ReSIM: Re-ranking Binary Similarity Embeddings to Improve Function Search Performance

TL;DR

ReSIM addresses the limitations of bi-encoder BFS systems by introducing a cross-encoder re-ranker that jointly processes query-candidate pairs in a two-stage function search pipeline. By first retrieving a window of top candidates via efficient embedding-based search and then re-ranking them with a transformer-based cross-encoder, ReSIM achieves significant improvements in $nDCG@k$ and Recall@k$ across seven embedding models and two datasets. The approach is agnostic to the underlying embedding model and leverages techniques such as LoRA with 4-bit QLoRA and hard negative fine-tuning, while also showing benefits from ensembling and pre-training transfer. Empirically, ReSIM yields substantial gains in vulnerability detection and generalizes across unseen toolchains, offering a practical enhancement for security analysis, copyright enforcement, and malware phylogeny tasks.

Abstract

Binary Function Similarity (BFS), the problem of determining whether two binary functions originate from the same source code, has been extensively studied in recent research across security, software engineering, and machine learning communities. This interest arises from its central role in developing vulnerability detection systems, copyright infringement analysis, and malware phylogeny tools. Nearly all binary function similarity systems embed assembly functions into real-valued vectors, where similar functions map to points that lie close to each other in the metric space. These embeddings enable function search: a query function is embedded and compared against a database of candidate embeddings to retrieve the most similar matches.
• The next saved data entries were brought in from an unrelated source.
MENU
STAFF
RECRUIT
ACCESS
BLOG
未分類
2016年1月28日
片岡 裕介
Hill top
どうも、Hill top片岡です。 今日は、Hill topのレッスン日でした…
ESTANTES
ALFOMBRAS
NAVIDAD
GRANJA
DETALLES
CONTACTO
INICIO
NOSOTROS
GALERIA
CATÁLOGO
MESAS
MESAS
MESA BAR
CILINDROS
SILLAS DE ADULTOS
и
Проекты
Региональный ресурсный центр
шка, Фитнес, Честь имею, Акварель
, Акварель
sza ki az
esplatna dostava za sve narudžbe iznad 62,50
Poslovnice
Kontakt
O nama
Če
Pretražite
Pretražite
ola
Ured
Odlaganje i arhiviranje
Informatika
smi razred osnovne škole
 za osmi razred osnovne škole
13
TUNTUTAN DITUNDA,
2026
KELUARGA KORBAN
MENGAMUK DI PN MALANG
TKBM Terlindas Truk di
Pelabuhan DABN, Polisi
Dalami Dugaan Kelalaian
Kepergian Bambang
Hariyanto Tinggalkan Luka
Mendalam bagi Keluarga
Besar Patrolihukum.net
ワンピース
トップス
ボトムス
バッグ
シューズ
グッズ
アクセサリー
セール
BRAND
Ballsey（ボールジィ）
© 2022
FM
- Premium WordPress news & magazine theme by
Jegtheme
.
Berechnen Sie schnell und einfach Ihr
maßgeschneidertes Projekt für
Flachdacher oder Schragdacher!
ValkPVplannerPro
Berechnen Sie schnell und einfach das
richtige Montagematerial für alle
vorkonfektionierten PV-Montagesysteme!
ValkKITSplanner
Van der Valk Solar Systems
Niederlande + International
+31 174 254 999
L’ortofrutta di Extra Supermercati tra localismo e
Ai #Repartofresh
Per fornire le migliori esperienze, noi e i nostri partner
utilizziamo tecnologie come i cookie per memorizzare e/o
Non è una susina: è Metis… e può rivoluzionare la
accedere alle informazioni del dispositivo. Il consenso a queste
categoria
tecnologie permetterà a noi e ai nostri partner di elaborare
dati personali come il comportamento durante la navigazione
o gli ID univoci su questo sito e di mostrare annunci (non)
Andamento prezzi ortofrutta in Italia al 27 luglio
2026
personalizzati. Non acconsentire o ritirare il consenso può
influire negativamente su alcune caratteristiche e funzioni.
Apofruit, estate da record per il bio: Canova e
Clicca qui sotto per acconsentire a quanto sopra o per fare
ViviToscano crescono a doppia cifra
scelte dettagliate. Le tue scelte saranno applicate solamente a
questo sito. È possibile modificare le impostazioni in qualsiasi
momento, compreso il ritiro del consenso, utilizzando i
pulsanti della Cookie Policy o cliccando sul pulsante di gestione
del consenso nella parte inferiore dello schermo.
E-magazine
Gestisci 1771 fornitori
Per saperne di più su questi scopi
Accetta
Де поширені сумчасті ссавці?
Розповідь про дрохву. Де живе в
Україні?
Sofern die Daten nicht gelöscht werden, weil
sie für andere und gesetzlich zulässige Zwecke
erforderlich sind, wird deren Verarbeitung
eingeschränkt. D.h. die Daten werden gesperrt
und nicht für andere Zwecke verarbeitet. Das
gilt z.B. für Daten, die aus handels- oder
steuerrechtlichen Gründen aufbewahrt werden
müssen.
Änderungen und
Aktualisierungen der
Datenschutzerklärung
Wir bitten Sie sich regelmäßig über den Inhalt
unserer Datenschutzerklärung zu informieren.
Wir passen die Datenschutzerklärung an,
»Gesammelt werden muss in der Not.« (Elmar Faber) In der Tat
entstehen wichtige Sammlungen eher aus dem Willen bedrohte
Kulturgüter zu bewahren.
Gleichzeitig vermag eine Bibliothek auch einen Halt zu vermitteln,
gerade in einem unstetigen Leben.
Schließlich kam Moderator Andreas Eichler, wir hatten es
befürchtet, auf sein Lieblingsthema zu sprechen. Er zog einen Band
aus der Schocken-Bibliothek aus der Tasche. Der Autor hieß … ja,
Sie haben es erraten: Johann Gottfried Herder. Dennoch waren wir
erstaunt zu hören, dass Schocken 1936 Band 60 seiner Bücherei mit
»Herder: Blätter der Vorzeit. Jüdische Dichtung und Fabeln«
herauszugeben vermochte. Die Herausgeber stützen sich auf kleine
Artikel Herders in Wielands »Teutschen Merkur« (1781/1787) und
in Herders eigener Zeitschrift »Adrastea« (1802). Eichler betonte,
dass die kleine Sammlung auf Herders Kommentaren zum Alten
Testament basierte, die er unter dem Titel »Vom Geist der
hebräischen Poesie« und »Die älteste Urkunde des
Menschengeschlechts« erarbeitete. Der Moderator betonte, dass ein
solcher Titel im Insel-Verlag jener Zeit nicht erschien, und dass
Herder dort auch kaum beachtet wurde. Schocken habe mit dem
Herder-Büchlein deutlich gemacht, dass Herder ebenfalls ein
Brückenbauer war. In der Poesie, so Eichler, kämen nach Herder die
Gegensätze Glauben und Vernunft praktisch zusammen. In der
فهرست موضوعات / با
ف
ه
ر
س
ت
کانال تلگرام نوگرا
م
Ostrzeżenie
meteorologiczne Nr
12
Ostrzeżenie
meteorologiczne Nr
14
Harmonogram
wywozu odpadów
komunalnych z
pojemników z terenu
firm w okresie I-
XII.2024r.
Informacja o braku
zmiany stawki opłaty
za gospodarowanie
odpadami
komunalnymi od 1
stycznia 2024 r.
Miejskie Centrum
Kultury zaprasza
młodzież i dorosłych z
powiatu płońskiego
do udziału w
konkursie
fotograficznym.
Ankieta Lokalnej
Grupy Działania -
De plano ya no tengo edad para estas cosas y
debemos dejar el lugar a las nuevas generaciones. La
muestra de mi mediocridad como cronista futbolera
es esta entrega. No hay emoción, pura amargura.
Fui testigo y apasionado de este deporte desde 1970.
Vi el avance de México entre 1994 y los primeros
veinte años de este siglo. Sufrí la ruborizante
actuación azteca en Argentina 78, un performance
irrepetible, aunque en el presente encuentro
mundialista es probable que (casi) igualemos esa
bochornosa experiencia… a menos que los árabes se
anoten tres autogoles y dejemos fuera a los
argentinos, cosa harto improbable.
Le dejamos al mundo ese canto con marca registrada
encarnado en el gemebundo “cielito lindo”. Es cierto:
Despite their effectiveness, such systems rely on bi-encoder architectures that embed functions independently, limiting their ability to capture cross-function relationships and similarities. To address this limitation, we introduce ReSIM, a novel and enhanced function search system that complements embedding-based search with a neural re-ranker. Unlike traditional embedding models, our reranking module jointly processes query-candidate pairs to compute ranking scores based on their mutual representation, allowing for more accurate similarity assessment. By re-ranking the top results from embedding-based retrieval, ReSIM leverages fine-grained relation information that bi-encoders cannot capture. We evaluate ReSIM across seven embedding models on two benchmark datasets, demonstrating consistent improvements in search effectiveness, with average gains of 21.7% in terms of nDCG and 27.8% in terms of Recall.

Figures (17)

• Figure 1: Embedding-based BFS pipeline. The functions $f_1$ and $f_2$ are processed in isolation by the BFS model $\phi$ to produce their embedding representations $\vec{f_1}$ and $\vec{f_2}$, which are then compared using cosine similarity to get the final score.
• Figure 2: ReSIM pipeline. (i) The BFS bi-encoder $\phi$ maps the query function $f_q$ to an embedding $\phi(f_q)$. (ii) A similarity measure $sim(\phi(f_q),\phi(f))$ is evaluated against the embeddings of all the functions $f \in P$, and the window set $W$ containing the top-$w$ candidates is retrieved; blue dots denote embeddings of functions semantically similar to the query, whereas red dots denote dissimilar ones. (iii) Each $f\in W$ is paired with the query and scored by the re-ranker cross-encoder $\rho(f_q,f)\in[0,1]$, which reorders $W$ to produce the final top-$k$ list.
• Figure 3: Re-ranking pipeline with a decoder-only transformer $\rho$ (cross-encoder). The two input functions $f_q$ and $f_i$ are tokenized and concatenated with a [SEP] token to form a single sequence processed by the $N$-layer decoder. A classification head reads the hidden state of the last non-padding token and outputs a logit $y$, which is then used to score and re-rank the candidates in $W$.
• Figure 4: nDCG for CLAP and BinBERT with DEEP re-ranking ($w=200$, $k \in [1,30]$), evaluated on a pool of 25,000 functions and 5,000 queries from BinCorp.
• Figure 5: Recall for CLAP and BinBERT with DEEP re-ranking ($w=200$ and $k \in [1,30]$), evaluated on a pool of 25,000 functions and 5,000 queries from BinCorp.